Sontag Estelle, Nunbhakdi-Craig Viyada, Sontag Jean-Marie, Diaz-Arrastia Ramon, Ogris Egon, Dayal Sanjana, Lentz Steven R, Arning Erland, Bottiglieri Teodoro
Department of Pathology, University of Texas Southwestern Medical Center, Dallas, Texas 75390, USA.
J Neurosci. 2007 Mar 14;27(11):2751-9. doi: 10.1523/JNEUROSCI.3316-06.2007.
Alzheimer's disease (AD) neuropathology is characterized by the accumulation of phosphorylated tau and amyloid-beta peptides derived from the amyloid precursor protein (APP). Elevated blood levels of homocysteine are a significant risk factor for many age-related diseases, including AD. Impaired homocysteine metabolism favors the formation of S-adenosylhomocysteine, leading to inhibition of methyltransferase-dependent reactions. Here, we show that incubation of neuroblastoma cells with S-adenosylhomocysteine results in reduced methylation of protein phosphatase 2A (PP2A), a major brain Ser/Thr phosphatase, most likely by inhibiting PP2A methyltransferase (PPMT). PP2A methylation levels are also decreased after ectopic expression of PP2A methylesterase in Neuro-2a (N2a) cells. Reduced PP2A methylation promotes the downregulation of B alpha-containing holoenzymes, thereby affecting PP2A substrate specificity. It is associated with the accumulation of both phosphorylated tau and APP isoforms and increased secretion of beta-secretase-cleaved APP fragments and amyloid-beta peptides. Conversely, incubation of N2a cells with S-adenosylmethionine and expression of PPMT enhance PP2A methylation. This leads to the accumulation of dephosphorylated tau and APP species and increased secretion of neuroprotective alpha-secretase-cleaved APP fragments. Remarkably, hyperhomocysteinemia induced in wild-type and cystathionine-beta-synthase +/- mice by feeding a high-methionine, low-folate diet is associated with increased brain S-adenosylhomocysteine levels, PPMT downregulation, reduced PP2A methylation levels, and tau and APP phosphorylation. We reported previously that downregulation of neuronal PPMT and PP2A methylation occur in affected brain regions from AD patients. The link between homocysteine, PPMT, PP2A methylation, and key CNS proteins involved in AD pathogenesis provides new mechanistic insights into this disorder.

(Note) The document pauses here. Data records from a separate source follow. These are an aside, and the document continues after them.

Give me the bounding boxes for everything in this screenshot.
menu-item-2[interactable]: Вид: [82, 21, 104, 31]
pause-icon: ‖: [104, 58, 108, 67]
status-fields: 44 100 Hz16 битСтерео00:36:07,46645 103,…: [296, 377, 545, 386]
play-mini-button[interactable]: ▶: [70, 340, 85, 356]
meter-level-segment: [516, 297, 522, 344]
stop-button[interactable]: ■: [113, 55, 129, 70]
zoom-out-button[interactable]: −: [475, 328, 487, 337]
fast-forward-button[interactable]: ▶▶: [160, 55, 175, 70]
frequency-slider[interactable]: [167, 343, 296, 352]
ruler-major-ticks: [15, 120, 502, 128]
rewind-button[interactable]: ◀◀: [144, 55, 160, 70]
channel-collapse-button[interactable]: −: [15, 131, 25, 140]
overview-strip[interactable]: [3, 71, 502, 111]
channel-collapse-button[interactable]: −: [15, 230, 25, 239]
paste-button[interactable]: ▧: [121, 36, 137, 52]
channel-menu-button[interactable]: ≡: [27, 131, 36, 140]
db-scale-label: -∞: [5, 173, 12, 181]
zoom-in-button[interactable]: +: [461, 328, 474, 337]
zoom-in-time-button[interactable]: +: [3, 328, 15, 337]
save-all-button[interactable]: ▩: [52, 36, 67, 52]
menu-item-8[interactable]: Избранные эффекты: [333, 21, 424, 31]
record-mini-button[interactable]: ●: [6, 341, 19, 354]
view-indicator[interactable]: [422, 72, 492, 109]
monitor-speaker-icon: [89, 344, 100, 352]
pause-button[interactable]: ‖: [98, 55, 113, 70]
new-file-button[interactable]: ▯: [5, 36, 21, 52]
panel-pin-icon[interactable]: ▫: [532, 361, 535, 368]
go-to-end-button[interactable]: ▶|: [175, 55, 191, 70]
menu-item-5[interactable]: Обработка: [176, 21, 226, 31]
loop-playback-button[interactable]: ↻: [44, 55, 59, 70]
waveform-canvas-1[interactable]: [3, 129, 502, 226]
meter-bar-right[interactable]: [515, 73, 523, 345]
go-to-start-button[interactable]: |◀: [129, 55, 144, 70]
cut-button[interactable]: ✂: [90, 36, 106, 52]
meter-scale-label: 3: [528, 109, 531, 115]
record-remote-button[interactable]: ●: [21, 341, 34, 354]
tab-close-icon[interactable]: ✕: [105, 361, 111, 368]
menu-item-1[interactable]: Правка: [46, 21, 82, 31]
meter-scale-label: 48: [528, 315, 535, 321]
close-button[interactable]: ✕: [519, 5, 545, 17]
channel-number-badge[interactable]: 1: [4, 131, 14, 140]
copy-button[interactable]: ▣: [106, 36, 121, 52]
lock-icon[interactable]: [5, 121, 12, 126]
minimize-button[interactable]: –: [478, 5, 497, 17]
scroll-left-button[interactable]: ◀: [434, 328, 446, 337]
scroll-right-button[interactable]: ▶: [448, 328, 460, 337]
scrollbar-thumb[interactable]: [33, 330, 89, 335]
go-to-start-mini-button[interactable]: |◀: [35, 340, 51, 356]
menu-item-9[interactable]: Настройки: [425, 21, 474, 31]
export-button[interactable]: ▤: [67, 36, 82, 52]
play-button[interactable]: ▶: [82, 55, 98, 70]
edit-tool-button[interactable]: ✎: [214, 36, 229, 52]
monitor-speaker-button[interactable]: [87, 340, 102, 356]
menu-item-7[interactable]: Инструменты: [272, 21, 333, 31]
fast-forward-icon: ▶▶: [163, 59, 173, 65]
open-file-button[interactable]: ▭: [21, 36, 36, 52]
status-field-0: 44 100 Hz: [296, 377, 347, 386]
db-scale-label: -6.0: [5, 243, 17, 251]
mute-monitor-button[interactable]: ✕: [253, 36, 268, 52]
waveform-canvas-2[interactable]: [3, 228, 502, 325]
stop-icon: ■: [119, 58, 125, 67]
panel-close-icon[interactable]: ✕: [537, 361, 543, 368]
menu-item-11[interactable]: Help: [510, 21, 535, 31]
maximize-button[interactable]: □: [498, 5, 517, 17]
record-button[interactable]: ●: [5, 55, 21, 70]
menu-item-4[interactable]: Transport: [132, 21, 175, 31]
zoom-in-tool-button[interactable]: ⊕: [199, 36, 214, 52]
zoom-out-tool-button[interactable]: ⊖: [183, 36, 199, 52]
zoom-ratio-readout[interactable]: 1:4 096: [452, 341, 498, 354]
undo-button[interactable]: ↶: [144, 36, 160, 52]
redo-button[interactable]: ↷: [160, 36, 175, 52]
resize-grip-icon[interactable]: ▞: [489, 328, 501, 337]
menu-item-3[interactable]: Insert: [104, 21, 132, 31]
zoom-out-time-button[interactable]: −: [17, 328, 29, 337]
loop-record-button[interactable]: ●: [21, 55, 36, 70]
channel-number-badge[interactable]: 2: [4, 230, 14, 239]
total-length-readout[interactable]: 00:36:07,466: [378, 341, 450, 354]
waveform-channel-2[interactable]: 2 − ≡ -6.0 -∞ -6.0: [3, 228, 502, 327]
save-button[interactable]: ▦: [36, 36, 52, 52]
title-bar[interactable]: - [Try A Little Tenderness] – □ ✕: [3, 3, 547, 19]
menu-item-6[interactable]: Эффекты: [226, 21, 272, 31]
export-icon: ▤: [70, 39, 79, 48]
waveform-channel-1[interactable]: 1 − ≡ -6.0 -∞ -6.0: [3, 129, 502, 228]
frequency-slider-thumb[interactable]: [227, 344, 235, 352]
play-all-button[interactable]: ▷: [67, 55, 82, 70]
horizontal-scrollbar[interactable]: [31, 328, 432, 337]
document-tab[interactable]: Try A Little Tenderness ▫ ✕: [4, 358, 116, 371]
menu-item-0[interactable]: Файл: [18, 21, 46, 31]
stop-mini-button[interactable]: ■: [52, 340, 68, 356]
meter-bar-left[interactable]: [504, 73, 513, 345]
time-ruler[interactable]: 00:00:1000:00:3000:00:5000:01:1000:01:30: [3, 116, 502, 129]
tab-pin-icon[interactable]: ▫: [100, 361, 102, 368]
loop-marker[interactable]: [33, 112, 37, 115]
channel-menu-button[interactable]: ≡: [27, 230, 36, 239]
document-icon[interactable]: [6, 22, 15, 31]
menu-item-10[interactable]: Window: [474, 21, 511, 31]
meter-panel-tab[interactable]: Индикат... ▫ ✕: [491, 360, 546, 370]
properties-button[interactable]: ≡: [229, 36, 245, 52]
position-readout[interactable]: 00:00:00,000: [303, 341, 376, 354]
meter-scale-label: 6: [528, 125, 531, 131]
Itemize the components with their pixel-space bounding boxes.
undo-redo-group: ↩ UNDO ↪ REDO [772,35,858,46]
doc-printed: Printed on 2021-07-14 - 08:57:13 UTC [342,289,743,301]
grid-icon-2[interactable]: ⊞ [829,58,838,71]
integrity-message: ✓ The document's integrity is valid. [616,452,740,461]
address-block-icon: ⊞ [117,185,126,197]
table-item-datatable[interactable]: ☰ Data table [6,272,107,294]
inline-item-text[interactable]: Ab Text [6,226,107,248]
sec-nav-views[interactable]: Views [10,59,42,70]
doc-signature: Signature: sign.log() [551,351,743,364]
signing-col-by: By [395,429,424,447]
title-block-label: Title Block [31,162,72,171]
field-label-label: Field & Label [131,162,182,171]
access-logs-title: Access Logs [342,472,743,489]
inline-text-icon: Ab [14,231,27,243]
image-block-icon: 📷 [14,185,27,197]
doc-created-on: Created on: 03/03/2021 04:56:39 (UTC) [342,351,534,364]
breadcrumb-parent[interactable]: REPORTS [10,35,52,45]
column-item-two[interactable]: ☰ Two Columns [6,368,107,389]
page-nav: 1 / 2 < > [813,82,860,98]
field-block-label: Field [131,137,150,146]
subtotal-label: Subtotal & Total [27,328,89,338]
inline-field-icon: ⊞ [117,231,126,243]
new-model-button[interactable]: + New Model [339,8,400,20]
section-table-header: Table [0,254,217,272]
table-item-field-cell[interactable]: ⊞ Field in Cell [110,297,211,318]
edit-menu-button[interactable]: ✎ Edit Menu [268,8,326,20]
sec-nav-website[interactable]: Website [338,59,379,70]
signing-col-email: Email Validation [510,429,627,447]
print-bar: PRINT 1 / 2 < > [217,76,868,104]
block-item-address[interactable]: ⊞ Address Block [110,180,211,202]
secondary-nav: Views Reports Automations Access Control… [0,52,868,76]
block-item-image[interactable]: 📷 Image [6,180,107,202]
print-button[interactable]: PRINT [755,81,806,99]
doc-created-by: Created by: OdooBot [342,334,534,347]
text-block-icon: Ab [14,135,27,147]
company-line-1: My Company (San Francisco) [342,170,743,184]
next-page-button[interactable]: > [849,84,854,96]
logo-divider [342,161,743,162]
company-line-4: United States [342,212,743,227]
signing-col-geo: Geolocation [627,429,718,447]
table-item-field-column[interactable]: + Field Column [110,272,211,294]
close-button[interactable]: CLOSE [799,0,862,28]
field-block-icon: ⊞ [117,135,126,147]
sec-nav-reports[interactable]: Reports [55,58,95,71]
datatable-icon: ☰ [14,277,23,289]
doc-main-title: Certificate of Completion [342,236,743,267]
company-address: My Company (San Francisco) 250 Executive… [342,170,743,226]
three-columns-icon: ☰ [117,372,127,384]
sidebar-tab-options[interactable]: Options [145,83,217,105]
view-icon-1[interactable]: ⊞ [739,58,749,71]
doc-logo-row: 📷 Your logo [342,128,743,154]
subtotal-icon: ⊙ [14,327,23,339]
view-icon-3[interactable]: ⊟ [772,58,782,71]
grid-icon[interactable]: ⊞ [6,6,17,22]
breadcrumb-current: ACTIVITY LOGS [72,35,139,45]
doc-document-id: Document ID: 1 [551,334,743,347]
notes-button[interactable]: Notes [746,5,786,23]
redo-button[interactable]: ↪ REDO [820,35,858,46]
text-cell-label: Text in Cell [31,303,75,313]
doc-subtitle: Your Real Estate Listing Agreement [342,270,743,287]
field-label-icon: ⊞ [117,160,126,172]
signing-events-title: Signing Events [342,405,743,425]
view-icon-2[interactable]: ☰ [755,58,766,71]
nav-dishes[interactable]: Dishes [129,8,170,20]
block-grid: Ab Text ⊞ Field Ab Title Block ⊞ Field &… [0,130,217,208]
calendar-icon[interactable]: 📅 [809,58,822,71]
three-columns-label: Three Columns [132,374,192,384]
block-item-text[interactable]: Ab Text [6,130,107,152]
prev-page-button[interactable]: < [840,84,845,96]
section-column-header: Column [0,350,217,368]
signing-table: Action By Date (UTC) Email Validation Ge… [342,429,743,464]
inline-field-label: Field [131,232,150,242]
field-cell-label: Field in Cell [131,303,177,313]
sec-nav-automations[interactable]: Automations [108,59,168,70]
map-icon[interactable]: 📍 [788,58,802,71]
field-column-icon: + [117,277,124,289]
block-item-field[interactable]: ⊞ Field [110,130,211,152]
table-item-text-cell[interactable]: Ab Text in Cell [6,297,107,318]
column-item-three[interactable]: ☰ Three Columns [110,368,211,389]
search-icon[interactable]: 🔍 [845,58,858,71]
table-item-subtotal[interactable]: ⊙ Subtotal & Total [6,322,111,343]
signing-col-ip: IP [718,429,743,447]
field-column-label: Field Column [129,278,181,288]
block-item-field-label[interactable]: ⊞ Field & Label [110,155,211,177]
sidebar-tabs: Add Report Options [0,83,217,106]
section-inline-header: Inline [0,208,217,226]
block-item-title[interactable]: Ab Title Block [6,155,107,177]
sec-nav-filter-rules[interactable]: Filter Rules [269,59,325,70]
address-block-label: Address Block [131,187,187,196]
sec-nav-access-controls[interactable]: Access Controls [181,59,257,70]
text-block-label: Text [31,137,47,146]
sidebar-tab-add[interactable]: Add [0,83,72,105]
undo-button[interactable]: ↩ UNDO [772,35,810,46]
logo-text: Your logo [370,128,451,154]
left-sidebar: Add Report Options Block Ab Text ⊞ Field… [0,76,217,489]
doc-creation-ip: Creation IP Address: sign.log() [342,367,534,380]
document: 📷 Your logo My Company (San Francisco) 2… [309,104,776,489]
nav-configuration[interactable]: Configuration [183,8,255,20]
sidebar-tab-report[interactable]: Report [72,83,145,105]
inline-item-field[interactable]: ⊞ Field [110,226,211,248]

阿尔茨海默病(AD)的神经病理学特征是源自淀粉样前体蛋白(APP)的磷酸化tau蛋白和淀粉样β肽的积累。同型半胱氨酸血水平升高是包括AD在内的许多与年龄相关疾病的重要危险因素。同型半胱氨酸代谢受损有利于S-腺苷同型半胱氨酸的形成,导致甲基转移酶依赖性反应受到抑制。在此,我们表明,用S-腺苷同型半胱氨酸孵育神经母细胞瘤细胞会导致蛋白磷酸酶2A(PP2A)甲基化减少,PP2A是大脑中主要的丝氨酸/苏氨酸磷酸酶,最有可能是通过抑制PP2A甲基转移酶(PPMT)。在Neuro-2a(N2a)细胞中异位表达PP2A甲酯酶后,PP2A甲基化水平也会降低。PP2A甲基化减少会促进含Bα的全酶下调,从而影响PP2A底物特异性。它与磷酸化tau蛋白和APP异构体的积累以及β-分泌酶切割的APP片段和淀粉样β肽的分泌增加有关。相反,用S-腺苷甲硫氨酸孵育N2a细胞并表达PPMT可增强PP2A甲基化。这会导致去磷酸化的tau蛋白和APP种类积累,并增加神经保护性α-分泌酶切割的APP片段的分泌。值得注意的是,通过喂食高蛋氨酸、低叶酸饮食在野生型和胱硫醚-β-合酶+/-小鼠中诱导的高同型半胱氨酸血症与脑S-腺苷同型半胱氨酸水平升高、PPMT下调、PP2A甲基化水平降低以及tau蛋白和APP磷酸化有关。我们之前报道过,AD患者受影响的脑区中神经元PPMT下调和PP2A甲基化发生。同型半胱氨酸、PPMT、PP2A甲基化与AD发病机制中涉及的关键中枢神经系统蛋白之间的联系为这种疾病提供了新的机制见解。